DATASET ENTRIES Block Start

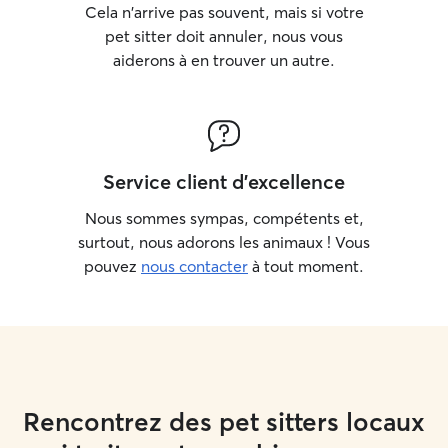
Cela n'arrive pas souvent, mais si votre
pet sitter doit annuler, nous vous
aiderons à en trouver un autre.
Service client d'excellence
Nous sommes sympas, compétents et,
surtout, nous adorons les animaux ! Vous
pouvez
nous contacter
à tout moment.
Rencontrez des pet sitters locaux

DATASET ENTRIES Block End

Please return exactly the lines from the one containing "à tout moment." through the end of the entries above, adding no other line.

# [YOUR RESPONSE]
à tout moment.
Rencontrez des pet sitters locaux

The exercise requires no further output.